Collection

Claiming time: refugees and asylum seekers dealing with the production of different temporal regimes by politics of asylum and reception

This Special Issue investigates how refugees and asylum seekers deal with the politics of time (Low 2003) that run within asylum policies, including the different production of temporal regimes along diverse types of migrant centres. By bringing together papers and case studies that map the trajectories of time undertaken by individuals in their daily routines and life experiences, we attempt to set up a reflection on the notion of a ‘landscape of time’ (Andersson 2014). If, on the one hand, the interactions between spatial confinement and temporality of immigration controls realise multiple forms of (im)mobility of refugees and asylum seekers; on the other hand, the practices of routinisation, acceleration, stasis and waiting – exercised by individuals both inside and outside the centres and across the borders – can also be read as a tactic aimed at claiming time; a time which is differently experienced, according to the current system of social and civil stratification.

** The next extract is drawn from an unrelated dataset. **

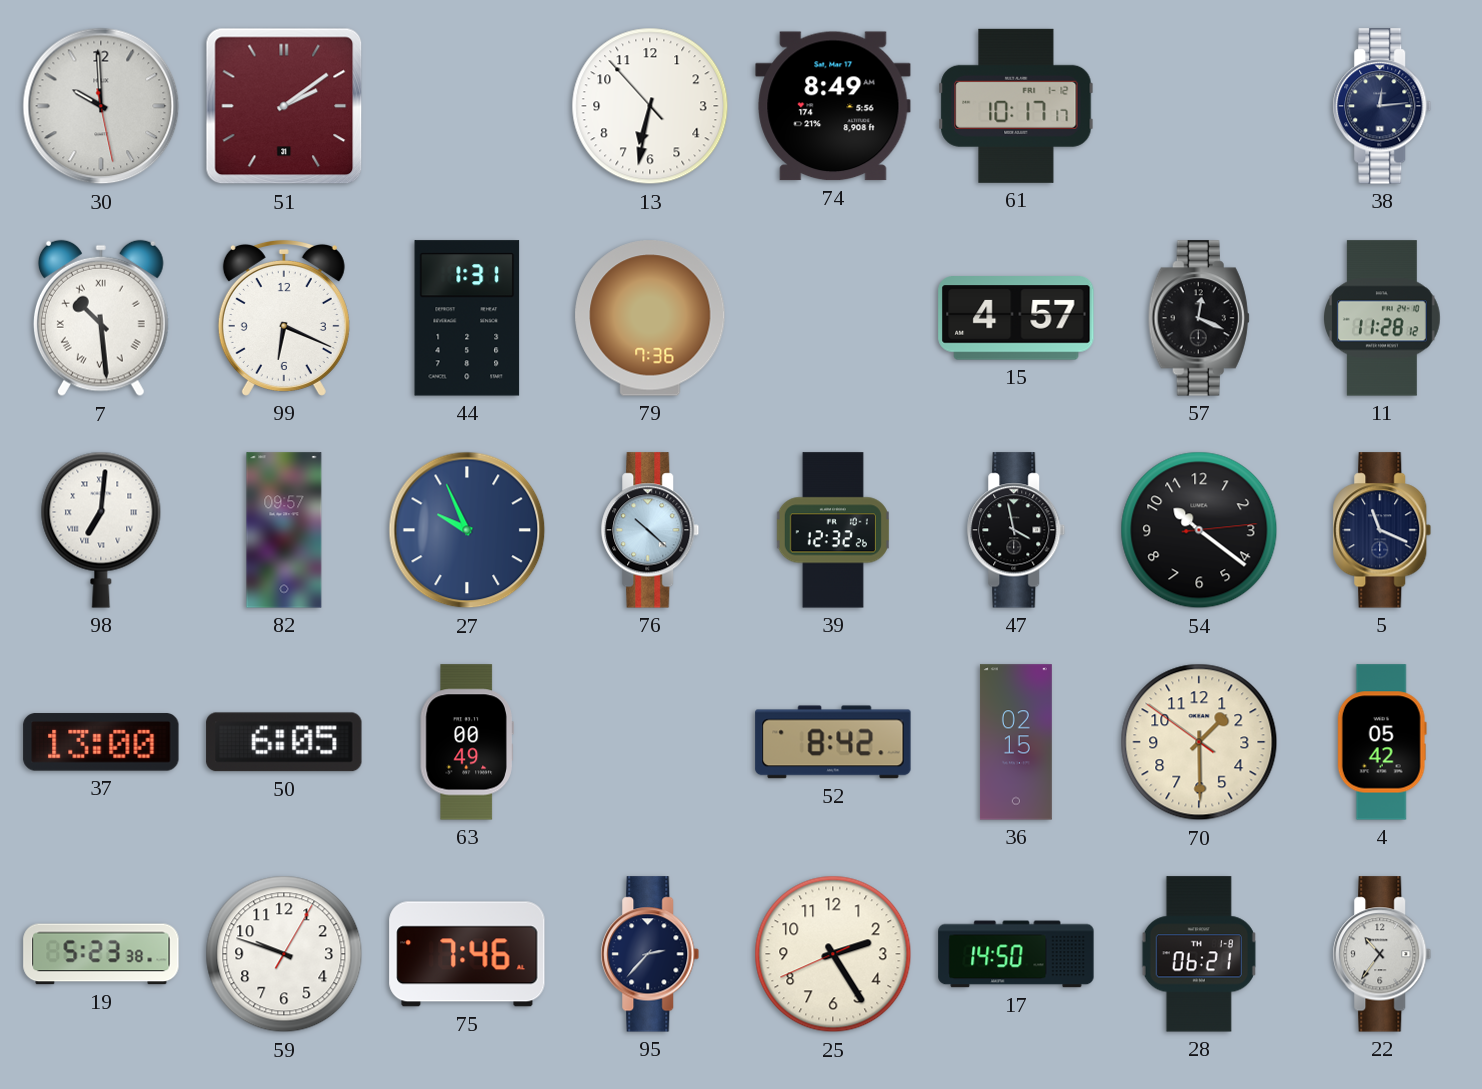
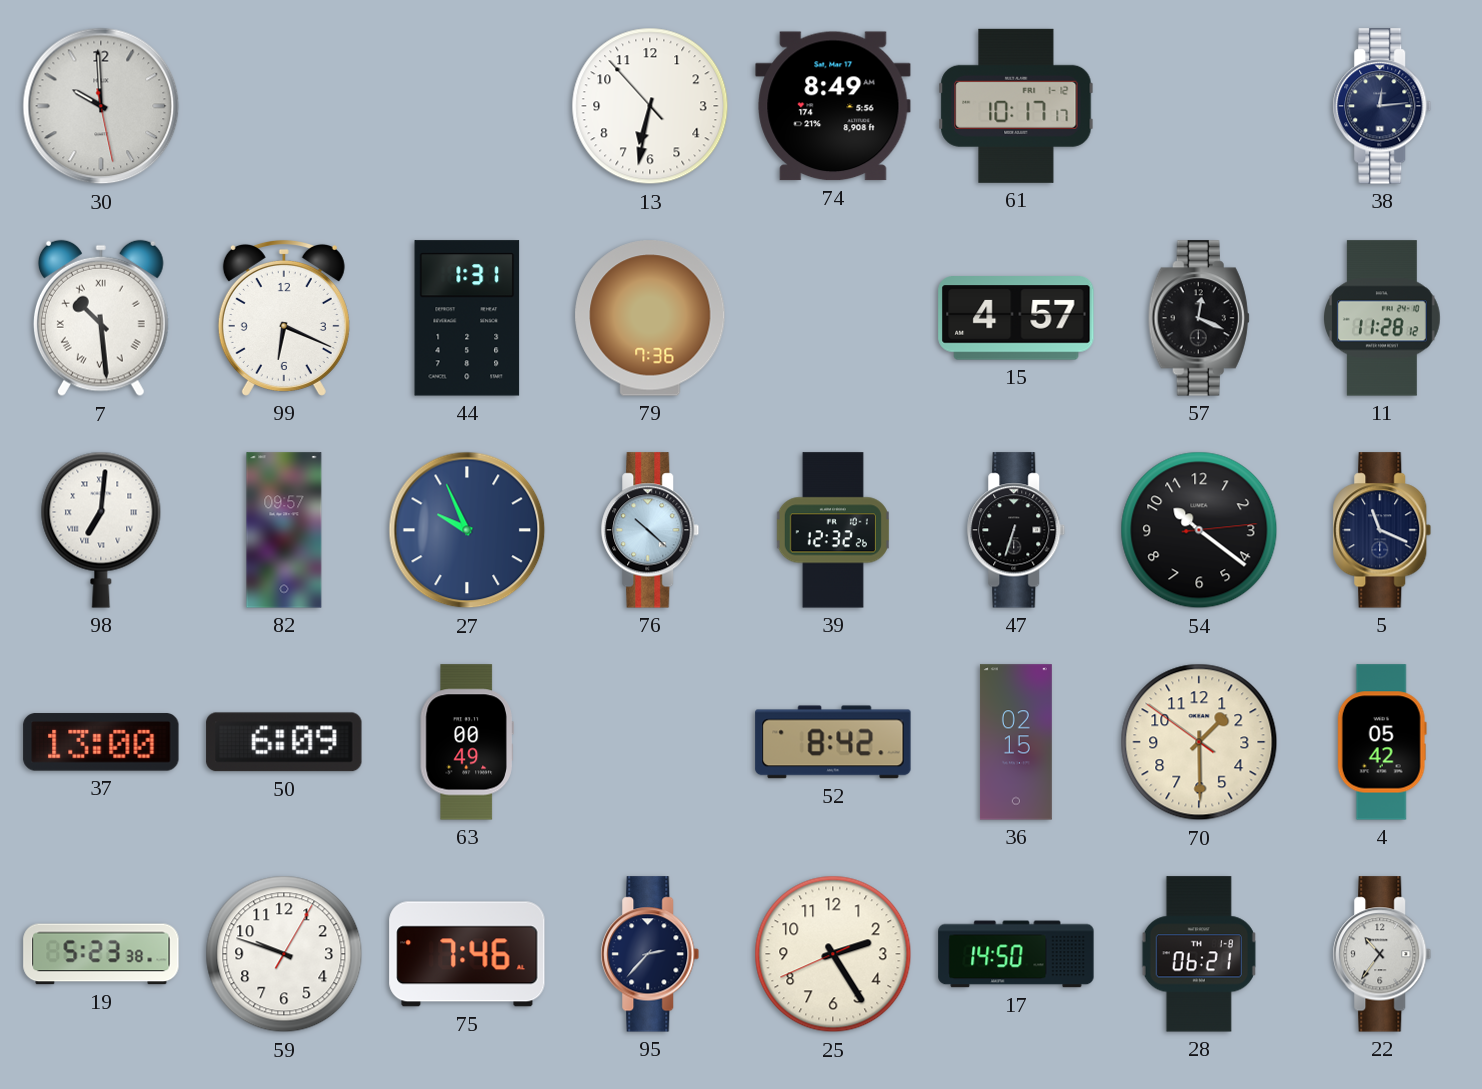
51: 2:09 -> none
47: 3:58 -> 6:33
50: 6:05 -> 6:09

Therefore, moving within these premises, the Special Issue focuses on how the ‘chronopolitics’ of the asylum and reception system affect daily lives and biographical trajectories of refugees and asylum seekers, both during their experience of migration and within the so called ‘reception system’. In particular, it deepens existing knowledge on:

- biographical transitions and their (re)significations within temporal constraints of (im)mobility;

- management of time for satisfaction of basic essential daily needs and the relationship between productive and reproductive work within different (im)mobility and temporal regimes;

- relationships between temporal, biographical, existential and geographic (im)mobility;

- temporal interstices, tactics and practices of resistance within (im)mobility;

- rhythm analysis: Space, time and everyday life of refugees and asylum seekers inside and outside the reception system.

Editors

  • Francesco Della Puppa

    Francesco Della Puppa is Associate Professor in Sociology at the Department of Philosophy and Cultural Heritage of Ca’ Foscari University of Venice. PhD in Social Sciences at the University of Padua, he carries out teaching and research activities on issues relating to international migration, migrant families and family reunification, transformations of masculinity in migration, migrant labour and racial discrimination, refugees and asylum seekers, digital labour. He likes to explore the possibilities that the language of comics and graphic novels offer to social sciences.

  • Giuliana Sanò

    Giuliana Sanò is a Social Anthropologist and Assistant Professor at the University of Messina. She has collaborated with several national and international universities and research institutes. She has conducted ethnographic research in Sicily, Calabria, Trentino and Veneto. Her main research interests include international migration, migrant labour, the reception system for refugees and asylum seekers, the internal mobility of migrants, and social transformations in urban and rural areas. She is the author of the book Fabbriche di plastica. Il lavoro nell'agricoltura industriale: a study dedicated to agricultural labour in Sicily.

  • Giulia Storato

    Giulia Storato has a PhD in Social Sciences. Currently, she is postdoctoral research fellow at the Department of Cultures, Politics and Society at the University of Turin. She is also teaching at the University of Padova. In past years, she collaborated with Cà Foscari University of Venice and Franco Demarchi Foundation in Trento in research projects with refugees and asylum seekers living both inside and outside the reception system, focusing in particular on their working, housing and mobility trajectories.